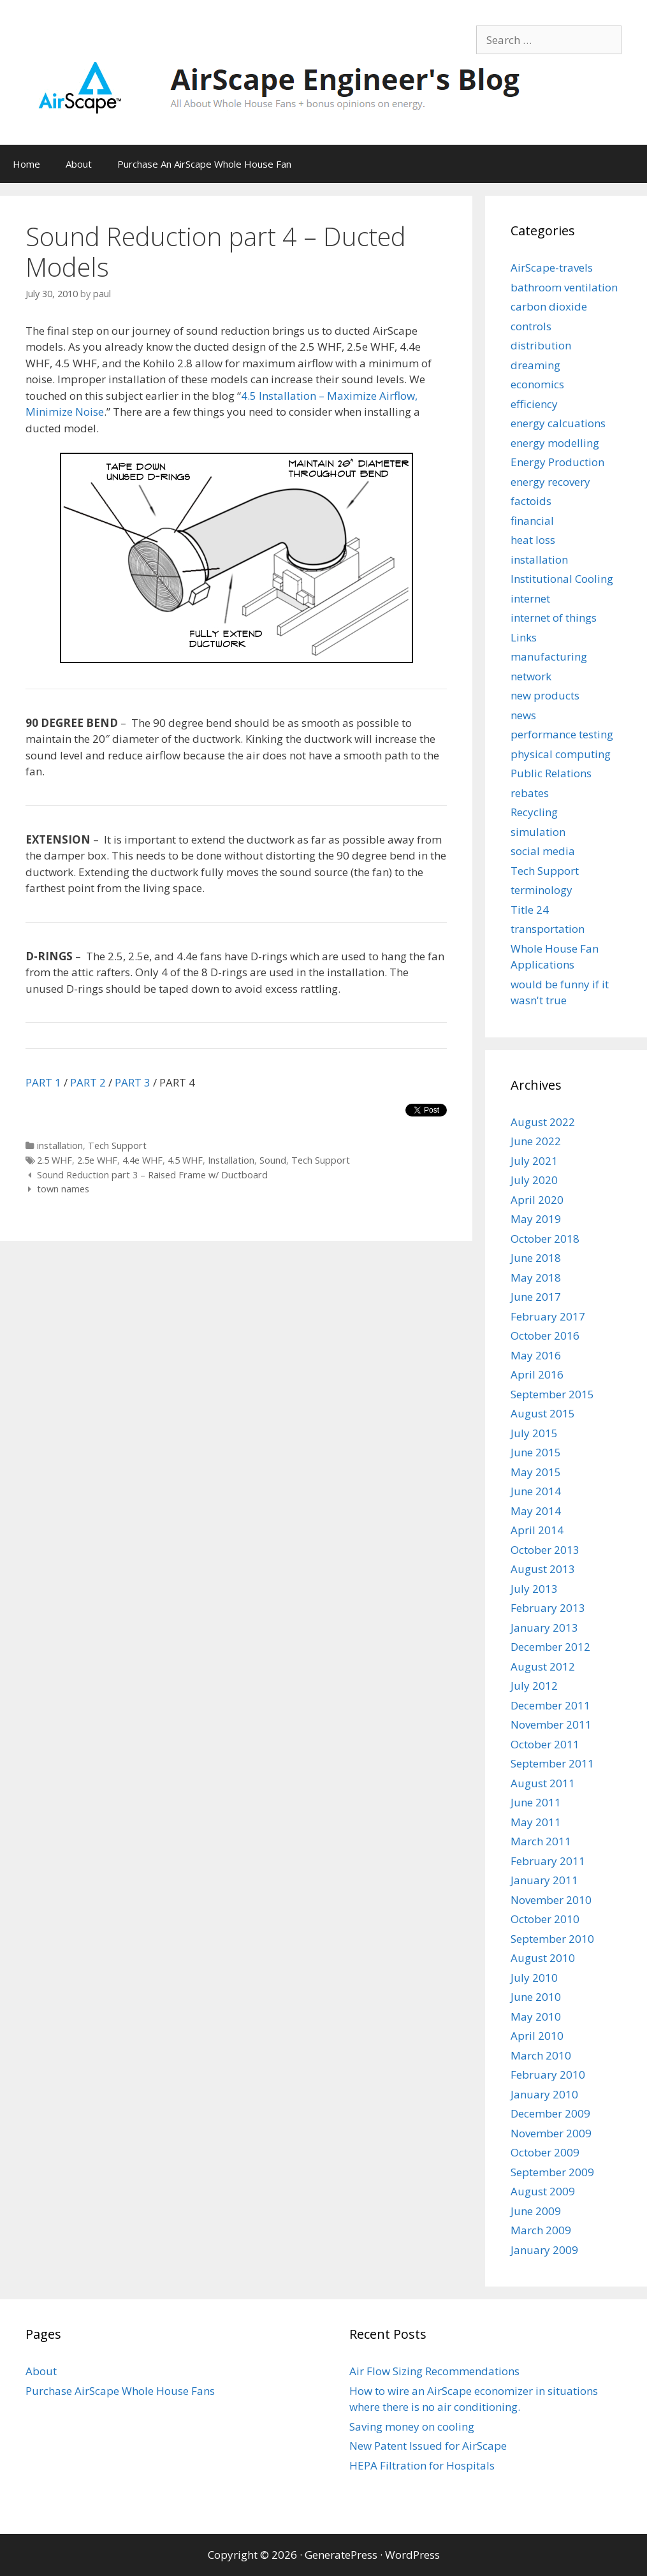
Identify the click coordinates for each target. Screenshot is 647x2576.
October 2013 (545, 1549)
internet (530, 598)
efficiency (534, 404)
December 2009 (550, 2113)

◆ ◆ ◆ ◆ ◆

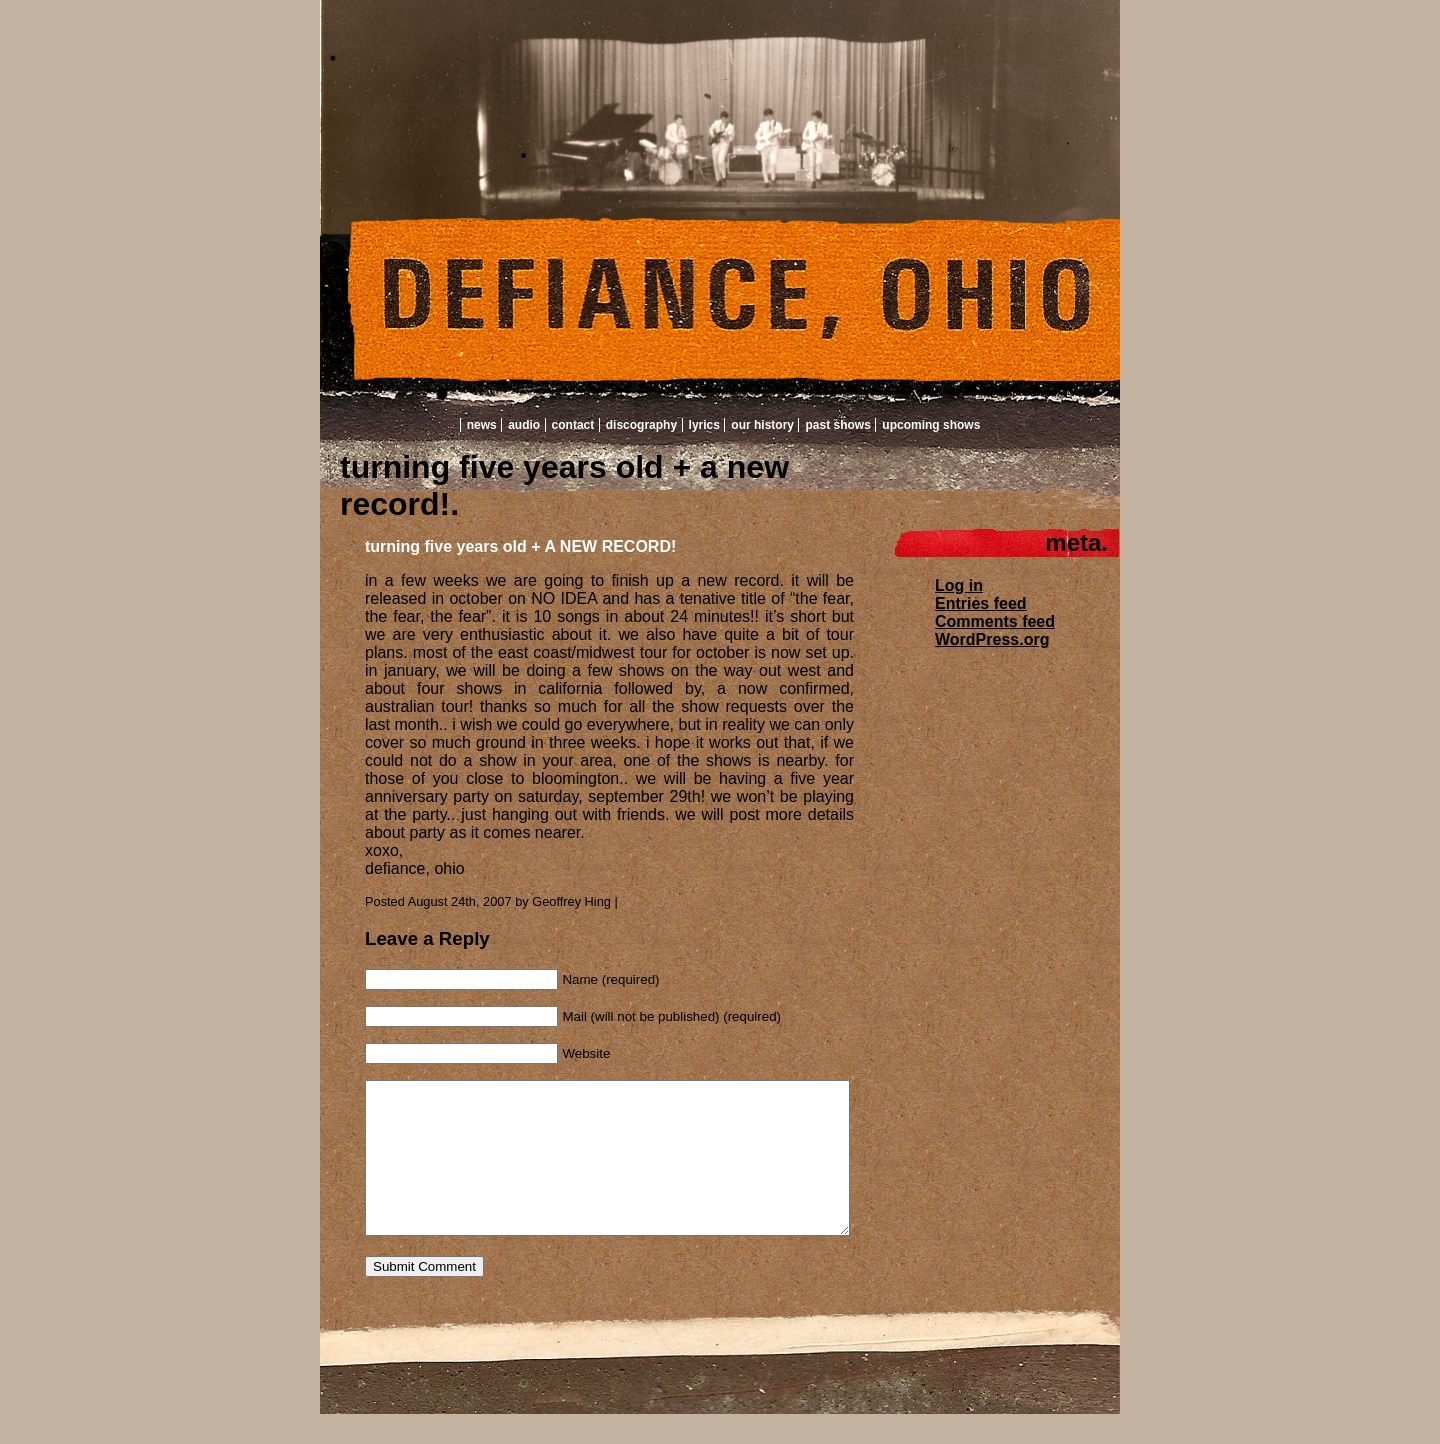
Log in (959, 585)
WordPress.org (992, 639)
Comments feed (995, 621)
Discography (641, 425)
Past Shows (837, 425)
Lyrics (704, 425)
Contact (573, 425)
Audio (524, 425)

◆ ◆ ◆ ◆ ◆

**Task description**
What you return should be exactly the lines above, starting at the one with "Comments feed (995, 621)" and ending at the one with "Audio (524, 425)", and nothing else.

**Answer section**
Comments feed (995, 621)
Discography (641, 425)
Past Shows (837, 425)
Lyrics (704, 425)
Contact (573, 425)
Audio (524, 425)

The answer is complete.